## Task objective
The records below are to be output exactly, except for their pictures.
====== Available records ======
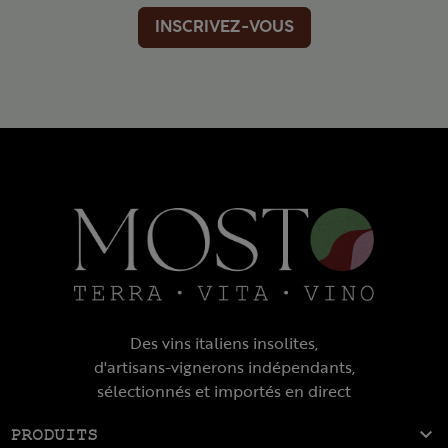
INSCRIVEZ-VOUS
Des vins italiens insolites,
d'artisans-vignerons indépendants,
sélectionnés et importés en direct

PRODUITS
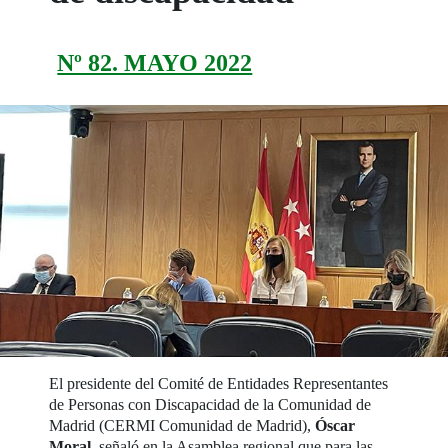
Nº 82. MAYO 2022
El presidente del Comité de Entidades Representantes
de Personas con Discapacidad de la Comunidad de
Madrid (CERMI Comunidad de Madrid),
Óscar
Moral
, señaló en la Asamblea regional que para las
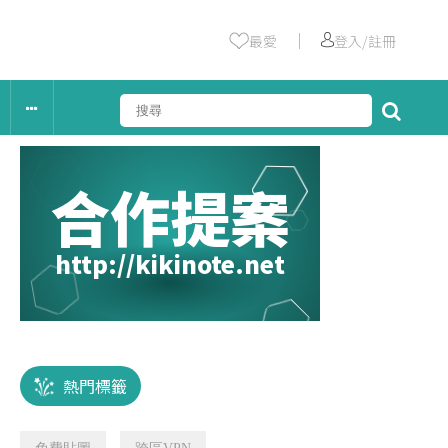
｜
最愛
登入/註冊
合作提案
http://kikinote.net
熱門標籤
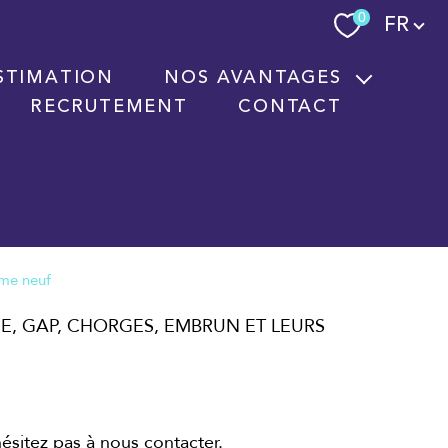
Langue
0
FR
STIMATION
NOS AVANTAGES
RECRUTEMENT
CONTACT
Nouvelles technologies immobilières
Signature électronique
Nos partenaires
me neuf
CE, GAP, CHORGES, EMBRUN ET LEURS
hésitez pas à nous contacter.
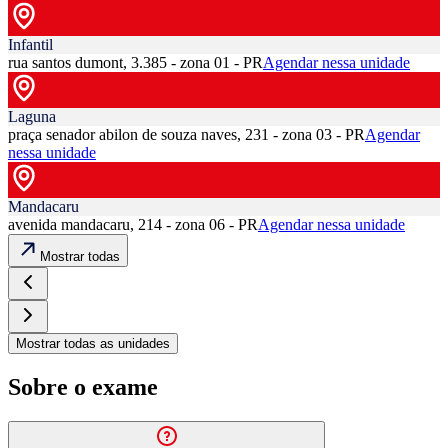
Infantil
rua santos dumont, 3.385 - zona 01 - PR
Agendar nessa unidade
Laguna
praça senador abilon de souza naves, 231 - zona 03 - PR
Agendar
nessa unidade
Mandacaru
avenida mandacaru, 214 - zona 06 - PR
Agendar nessa unidade
Mostrar todas
Mostrar todas as unidades
Sobre o exame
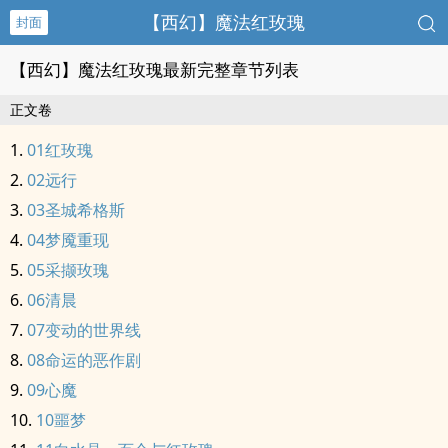
【西幻】魔法红玫瑰
封面
【西幻】魔法红玫瑰最新完整章节列表
正文卷
01红玫瑰
02远行
03圣城希格斯
04梦魇重现
05采撷玫瑰
06清晨
07变动的世界线
08命运的恶作剧
09心魔
10噩梦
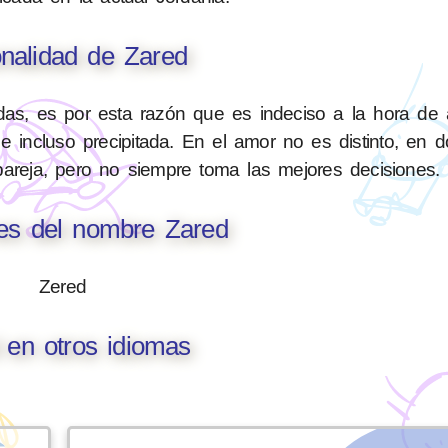
nalidad de Zared
as, es por esta razón que es indeciso a la hora de a
e incluso precipitada. En el amor no es distinto, en
pareja, pero no siempre toma las mejores decisiones.
nes del nombre Zared
Zered
 en otros idiomas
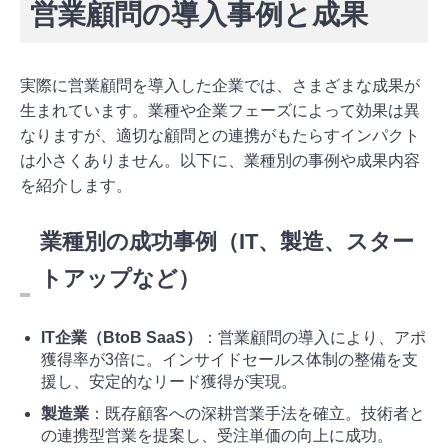
営業顧問の導入事例と成果
実際に営業顧問を導入した企業では、さまざまな成果が
生まれています。業種や企業フェーズによって効果は異
なりますが、適切な顧問との連携がもたらすインパクト
は小さくありません。以下に、業種別の事例や成果内容
を紹介します。
業種別の成功事例（IT、製造、スター
トアップなど）
IT企業（BtoB SaaS）
：営業顧問の導入により、アポ
獲得率が3倍に。インサイドセールス体制の整備を支
援し、安定的なリード獲得が実現。
製造業
：既存顧客への深耕営業手法を確立。技術者と
の連携型営業を提案し、受注単価の向上に成功。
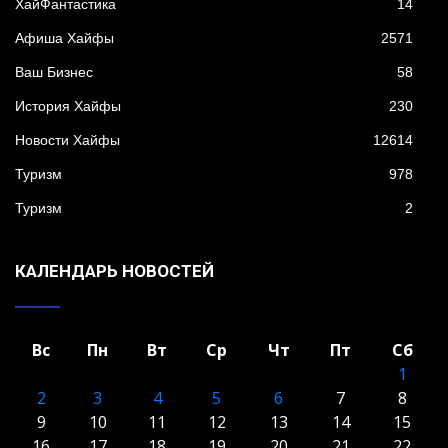
XайФантастика
14
Афиша Хайфы
2571
Ваш Бизнес
58
История Хайфы
230
Новости Хайфы
12614
Туризм
978
Туризм
2
КАЛЕНДАРЬ НОВОСТЕЙ
Вс
Пн
Вт
Ср
Чт
Пт
Сб
1
2
3
4
5
6
7
8
9
10
11
12
13
14
15
16
17
18
19
20
21
22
======
## Task result
INSCRIVEZ-VOUS
Des vins italiens insolites,
d'artisans-vignerons indépendants,
sélectionnés et importés en direct

PRODUITS
Nº 82. MAYO 2022
El presidente del Comité de Entidades Representantes
de Personas con Discapacidad de la Comunidad de
Madrid (CERMI Comunidad de Madrid),
Óscar
Moral
, señaló en la Asamblea regional que para las
｜
最愛
登入/註冊
合作提案
http://kikinote.net
熱門標籤
Langue
0
FR
STIMATION
NOS AVANTAGES
RECRUTEMENT
CONTACT
Nouvelles technologies immobilières
Signature électronique
Nos partenaires
me neuf
CE, GAP, CHORGES, EMBRUN ET LEURS
hésitez pas à nous contacter.
Infantil
rua santos dumont, 3.385 - zona 01 - PR
Agendar nessa unidade
Laguna
praça senador abilon de souza naves, 231 - zona 03 - PR
Agendar
nessa unidade
Mandacaru
avenida mandacaru, 214 - zona 06 - PR
Agendar nessa unidade
Mostrar todas
Mostrar todas as unidades
Sobre o exame
【西幻】魔法红玫瑰
封面
【西幻】魔法红玫瑰最新完整章节列表
正文卷
01红玫瑰
02远行
03圣城希格斯
04梦魇重现
05采撷玫瑰
06清晨
07变动的世界线
08命运的恶作剧
09心魔
10噩梦
nalidad de Zared
as, es por esta razón que es indeciso a la hora de a
e incluso precipitada. En el amor no es distinto, en
pareja, pero no siempre toma las mejores decisiones.
nes del nombre Zared
Zered
 en otros idiomas
営業顧問の導入事例と成果
実際に営業顧問を導入した企業では、さまざまな成果が
生まれています。業種や企業フェーズによって効果は異
なりますが、適切な顧問との連携がもたらすインパクト
は小さくありません。以下に、業種別の事例や成果内容
を紹介します。
業種別の成功事例（IT、製造、スター
トアップなど）
IT企業（BtoB SaaS）
：営業顧問の導入により、アポ
獲得率が3倍に。インサイドセールス体制の整備を支
援し、安定的なリード獲得が実現。
製造業
：既存顧客への深耕営業手法を確立。技術者と
の連携型営業を提案し、受注単価の向上に成功。
XайФантастика
14
Афиша Хайфы
2571
Ваш Бизнес
58
История Хайфы
230
Новости Хайфы
12614
Туризм
978
Туризм
2
КАЛЕНДАРЬ НОВОСТЕЙ
Вс
Пн
Вт
Ср
Чт
Пт
Сб
1
2
3
4
5
6
7
8
9
10
11
12
13
14
15
16
17
18
19
20
21
22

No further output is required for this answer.